Descubrí
este bar por accidente. Salí tarde de la chamba (los encargos del jefe suelen
llegar con absoluta imprudencia) y tomé el bus a toda velocidad. Faltaban cinco
minutos para que comenzara la final y calculé: andarán en el minuto veinte
cuando llegue a casa. Bueno, me resigné. Luego fue suficiente una pestañita en
el asiento para advertir con espanto, al abrir los ojos, que había tomado la
ruta equivocada. En el entronque del bulevar me fui al oeste, en sentido
contrario al de mi casa. Bajé apenas me di cuenta del error. Y allí quedé, en
un barrio desconocido y mugriento. Caminé unas cuadras con apuro. Vi el reloj.
El partido ya comenzó, pensé. Y es la final y juega mi equipo y es el favorito.

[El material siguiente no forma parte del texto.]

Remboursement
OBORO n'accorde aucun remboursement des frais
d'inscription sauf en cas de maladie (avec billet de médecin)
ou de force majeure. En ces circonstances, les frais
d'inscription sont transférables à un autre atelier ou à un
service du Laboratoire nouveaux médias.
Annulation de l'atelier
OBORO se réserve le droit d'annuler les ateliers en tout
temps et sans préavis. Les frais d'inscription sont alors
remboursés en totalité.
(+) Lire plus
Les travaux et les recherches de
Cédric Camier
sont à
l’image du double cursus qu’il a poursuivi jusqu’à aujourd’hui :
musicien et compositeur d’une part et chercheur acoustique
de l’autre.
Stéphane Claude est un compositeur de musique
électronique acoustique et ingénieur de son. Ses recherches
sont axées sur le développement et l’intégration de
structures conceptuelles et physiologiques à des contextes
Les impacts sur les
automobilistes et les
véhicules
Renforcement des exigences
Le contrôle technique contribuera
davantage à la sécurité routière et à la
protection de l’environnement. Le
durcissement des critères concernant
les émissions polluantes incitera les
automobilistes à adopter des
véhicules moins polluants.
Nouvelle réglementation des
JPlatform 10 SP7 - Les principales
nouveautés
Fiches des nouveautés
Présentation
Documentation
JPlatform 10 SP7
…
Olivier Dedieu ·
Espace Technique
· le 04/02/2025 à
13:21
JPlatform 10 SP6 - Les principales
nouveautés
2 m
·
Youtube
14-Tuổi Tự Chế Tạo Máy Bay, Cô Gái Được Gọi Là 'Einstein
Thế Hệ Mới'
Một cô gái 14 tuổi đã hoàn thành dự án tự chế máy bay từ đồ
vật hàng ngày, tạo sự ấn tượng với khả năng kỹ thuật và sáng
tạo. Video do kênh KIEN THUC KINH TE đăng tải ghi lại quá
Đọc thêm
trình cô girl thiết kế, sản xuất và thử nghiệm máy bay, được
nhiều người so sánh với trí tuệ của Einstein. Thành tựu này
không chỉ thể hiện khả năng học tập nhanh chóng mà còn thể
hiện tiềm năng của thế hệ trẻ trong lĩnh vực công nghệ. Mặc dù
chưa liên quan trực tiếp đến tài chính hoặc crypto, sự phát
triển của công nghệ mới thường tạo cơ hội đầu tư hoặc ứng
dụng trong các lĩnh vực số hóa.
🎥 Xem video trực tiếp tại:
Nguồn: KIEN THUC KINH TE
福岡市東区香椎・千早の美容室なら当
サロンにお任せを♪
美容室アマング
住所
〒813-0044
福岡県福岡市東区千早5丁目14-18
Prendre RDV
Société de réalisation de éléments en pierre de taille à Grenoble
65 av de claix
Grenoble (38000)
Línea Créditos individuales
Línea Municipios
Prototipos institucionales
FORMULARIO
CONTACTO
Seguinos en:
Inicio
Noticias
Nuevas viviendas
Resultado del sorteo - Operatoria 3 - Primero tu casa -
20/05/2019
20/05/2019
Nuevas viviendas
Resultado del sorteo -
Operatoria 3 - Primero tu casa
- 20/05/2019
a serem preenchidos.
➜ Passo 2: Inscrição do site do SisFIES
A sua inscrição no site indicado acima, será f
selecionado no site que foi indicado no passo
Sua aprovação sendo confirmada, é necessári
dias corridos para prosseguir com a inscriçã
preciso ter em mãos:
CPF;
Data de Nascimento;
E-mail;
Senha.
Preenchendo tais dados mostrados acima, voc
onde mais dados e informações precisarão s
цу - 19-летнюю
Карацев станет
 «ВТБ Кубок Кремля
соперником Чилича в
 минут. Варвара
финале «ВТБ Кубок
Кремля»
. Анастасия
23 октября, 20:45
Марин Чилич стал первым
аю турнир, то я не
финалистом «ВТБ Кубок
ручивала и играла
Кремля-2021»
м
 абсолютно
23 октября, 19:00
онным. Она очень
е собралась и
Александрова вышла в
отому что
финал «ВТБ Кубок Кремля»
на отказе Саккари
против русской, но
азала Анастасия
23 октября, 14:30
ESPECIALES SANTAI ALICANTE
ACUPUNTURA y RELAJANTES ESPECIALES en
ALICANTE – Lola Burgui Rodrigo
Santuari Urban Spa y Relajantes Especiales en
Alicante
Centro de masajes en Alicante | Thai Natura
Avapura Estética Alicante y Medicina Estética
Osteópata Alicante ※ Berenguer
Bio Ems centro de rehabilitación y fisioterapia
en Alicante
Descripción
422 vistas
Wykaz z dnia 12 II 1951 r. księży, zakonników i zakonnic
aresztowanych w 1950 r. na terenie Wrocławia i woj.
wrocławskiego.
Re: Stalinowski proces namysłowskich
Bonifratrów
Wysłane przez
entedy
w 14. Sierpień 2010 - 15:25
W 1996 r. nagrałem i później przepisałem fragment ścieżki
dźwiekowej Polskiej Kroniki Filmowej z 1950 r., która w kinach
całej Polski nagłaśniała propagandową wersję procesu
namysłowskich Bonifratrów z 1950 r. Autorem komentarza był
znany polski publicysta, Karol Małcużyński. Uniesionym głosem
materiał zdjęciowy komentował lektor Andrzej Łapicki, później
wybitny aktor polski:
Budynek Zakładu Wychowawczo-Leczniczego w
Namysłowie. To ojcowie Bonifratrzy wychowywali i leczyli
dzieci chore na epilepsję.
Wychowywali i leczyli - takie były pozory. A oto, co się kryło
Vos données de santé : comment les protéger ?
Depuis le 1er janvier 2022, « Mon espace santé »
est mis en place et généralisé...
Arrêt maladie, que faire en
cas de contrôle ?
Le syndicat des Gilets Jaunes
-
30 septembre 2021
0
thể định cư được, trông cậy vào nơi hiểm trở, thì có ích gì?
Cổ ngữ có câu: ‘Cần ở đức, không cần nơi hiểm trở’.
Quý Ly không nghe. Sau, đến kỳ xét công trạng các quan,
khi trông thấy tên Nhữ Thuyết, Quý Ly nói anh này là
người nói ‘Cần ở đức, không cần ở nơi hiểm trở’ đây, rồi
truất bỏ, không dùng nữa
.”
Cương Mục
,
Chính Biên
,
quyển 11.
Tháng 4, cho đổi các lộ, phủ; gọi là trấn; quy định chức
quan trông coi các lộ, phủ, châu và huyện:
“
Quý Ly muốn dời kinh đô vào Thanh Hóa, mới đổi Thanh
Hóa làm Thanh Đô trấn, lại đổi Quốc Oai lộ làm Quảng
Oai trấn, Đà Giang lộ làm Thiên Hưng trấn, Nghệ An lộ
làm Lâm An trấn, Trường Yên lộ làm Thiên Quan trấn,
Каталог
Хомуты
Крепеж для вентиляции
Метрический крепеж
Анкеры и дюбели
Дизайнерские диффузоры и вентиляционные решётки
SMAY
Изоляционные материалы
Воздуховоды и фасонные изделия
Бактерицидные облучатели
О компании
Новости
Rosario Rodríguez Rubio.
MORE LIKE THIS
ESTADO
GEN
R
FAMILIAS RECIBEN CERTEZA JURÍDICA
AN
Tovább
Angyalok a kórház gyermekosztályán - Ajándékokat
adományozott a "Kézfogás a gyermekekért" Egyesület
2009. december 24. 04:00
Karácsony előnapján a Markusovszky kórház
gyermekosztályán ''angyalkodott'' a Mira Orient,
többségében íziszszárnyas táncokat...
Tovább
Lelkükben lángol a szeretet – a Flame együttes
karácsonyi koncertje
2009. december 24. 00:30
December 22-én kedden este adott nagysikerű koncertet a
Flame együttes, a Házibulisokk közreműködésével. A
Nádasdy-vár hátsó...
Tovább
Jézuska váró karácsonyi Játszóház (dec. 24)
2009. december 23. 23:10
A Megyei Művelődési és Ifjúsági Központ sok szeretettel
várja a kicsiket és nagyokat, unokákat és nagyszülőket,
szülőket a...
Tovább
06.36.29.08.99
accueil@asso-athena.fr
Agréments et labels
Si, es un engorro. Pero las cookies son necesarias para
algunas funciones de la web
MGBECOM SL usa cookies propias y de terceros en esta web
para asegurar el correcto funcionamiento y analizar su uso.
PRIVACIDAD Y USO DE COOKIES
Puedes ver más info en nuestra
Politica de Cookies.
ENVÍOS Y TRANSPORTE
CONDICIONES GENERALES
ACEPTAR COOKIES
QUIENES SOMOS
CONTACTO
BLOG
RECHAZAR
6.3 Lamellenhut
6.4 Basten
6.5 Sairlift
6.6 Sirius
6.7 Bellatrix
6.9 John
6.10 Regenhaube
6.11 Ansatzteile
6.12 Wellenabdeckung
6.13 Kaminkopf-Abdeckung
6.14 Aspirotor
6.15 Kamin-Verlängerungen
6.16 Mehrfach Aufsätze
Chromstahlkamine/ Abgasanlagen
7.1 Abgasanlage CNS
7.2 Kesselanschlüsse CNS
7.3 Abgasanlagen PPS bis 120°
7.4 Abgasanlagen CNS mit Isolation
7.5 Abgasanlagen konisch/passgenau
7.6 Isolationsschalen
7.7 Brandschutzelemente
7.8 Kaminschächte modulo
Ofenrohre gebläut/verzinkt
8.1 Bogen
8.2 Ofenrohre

No conocía el rumbo, era urgente encontrar a alguien para saber qué camión debía
tomar, y dónde también. Avancé dos cuadras más y parecía adrede: nadie andaba
en la calle. Entonces ocurrió el milagro: en una esquina vi el bar Playa azul
que en la pared lucía un anuncio en cartón fosforescente escrito a mano: “Hoy,
final del futbol en vivo”. Me asomé y estaba casi lleno; sólo una mesa con dos
sillas se abría como posibilidad. Fui hacia ella con el temor de que estuviera
reservada. Me senté y vino un mesero. Me ofreció tres marcas de cerveza. Pedí
una. Iban en el minuto diez, cero a cero. Sentí una alegría redonda, perfecta,
pues ya tenía cerveza y lo mejor: una tele con la final desde el DF. En el
minuto veinte llegó el fulano, un viejo como de sesenta años, correoso, bajo de
estatura y de rasgos esquinados como los de Cousteau el de los documentales marítimos,
aunque en jodido. Todas las mesas estaban ocupadas, pero yo tenía una silla
libre. Me preguntó que si no era molestia, y le respondí que no. Pensé que
movería la silla a otro lado, pero lo que hizo fue sentarse junto a mí. Traía
una cerveza en la mano y no la soltó hasta que el mesero vino a servirnos las
siguientes. Cousteau se me hizo conocido. Yo lo veía de reojo, entre jugada y
jugada de la finalísima. De perfil me pareció muy narigón, como los tiburones.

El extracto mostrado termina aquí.